We don’t know if a remnant will endure after the chain reaction of collapse rages across the globe.
‘Imagine you’re an archer aiming at a target. You’re focused. You notch your arrow and draw your bow. You aim and let go. The arrow is In the air. You can only wait and see if it hits.
A gust of wind can blow the arrow off course. You could miss the target for a lack of skills. After the arrow leaves the bow you have no control. Worry not.
Some things are up to us, others are not. Focus on what is up to us.

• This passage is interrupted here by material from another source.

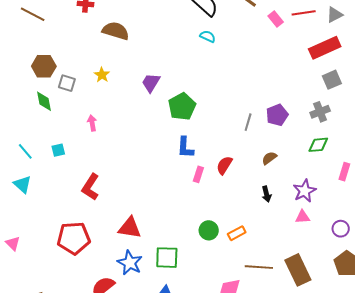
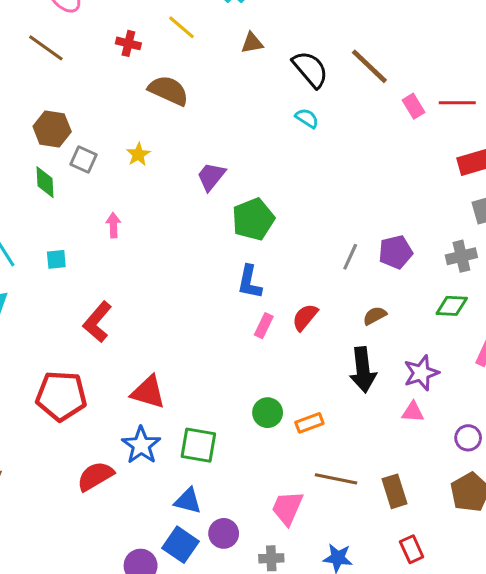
black arrow: (266, 194) -> (363, 370), size x1.8
brown rectangle: (298, 270) -> (395, 491), size x0.7

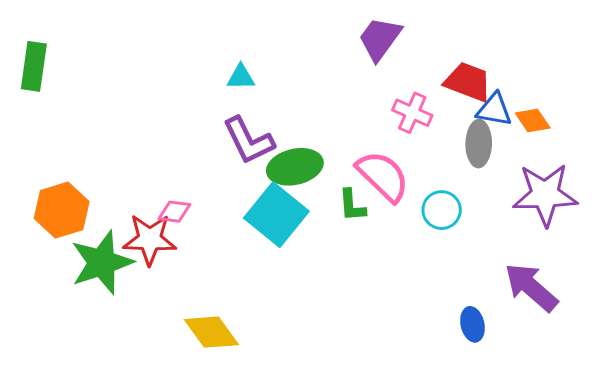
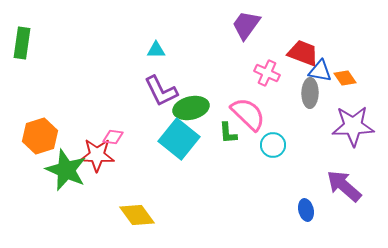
cyan circle: (442, 210) -> (273, 145), moved
green star: (102, 263) -> (66, 170), turned -30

And have courage to bite the big apple.
Hi Dr. Jacobson, long time reader, first time commenter. You mention the selfish gene theory a lot. Have you heard of any of the modern scholarship on the matter. I’m no expert but I stumbled across a bit of it in a Peter Turchin book recently and it was pretty enlightening. Gist of it is that SGT can’t fully explain human behavior in a lot of game-theory based psych experiments. SGT has no explanation for the large scale, widespread pro-social and highly cooperative behavior humans exhibit. Curious if you’re familiar with some of the recent takes on it and what you thoughts are.
Cheers,
Colin
Back in about 2007/2008 I read everything I could on evolutionary psychology by authors like Steven Pinker, Richard Dawkins, Michael Shermer and the like. What was interesting at the time was that I was at UCSB, and they have one of the top evolutionary psychology departments on the planet, I think it may have even been ranked #1 at the time. Later on, Shermer moved to Santa Barbara and I helped him produce a couple of shows at our local public access TV station, where he records his podcast. I am a huge fan of this topic.

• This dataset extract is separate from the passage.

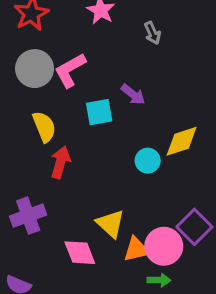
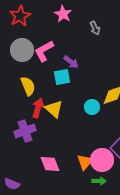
purple arrow: (133, 94) -> (71, 62), moved
purple cross: (28, 216) -> (25, 131), moved
yellow triangle: (110, 224) -> (54, 109), moved
orange triangle: (136, 249) -> (85, 162), turned -36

But (you knew there was a but), I am woefully out of date. I refer back to it out of respect for just how brilliant the work is, but I don’t have that sense you get when you are up-to-date on exactly what folks in the area are talking about. In particular, I don’t know anything about Turchin or the game-theory psych experiments.
Thank you for your comment and question, sorry I can’t answer directly.
It’s selfish alright.
Even those fully aware of coming calamities are still choosing to procreate. Can’t get more selfish than that.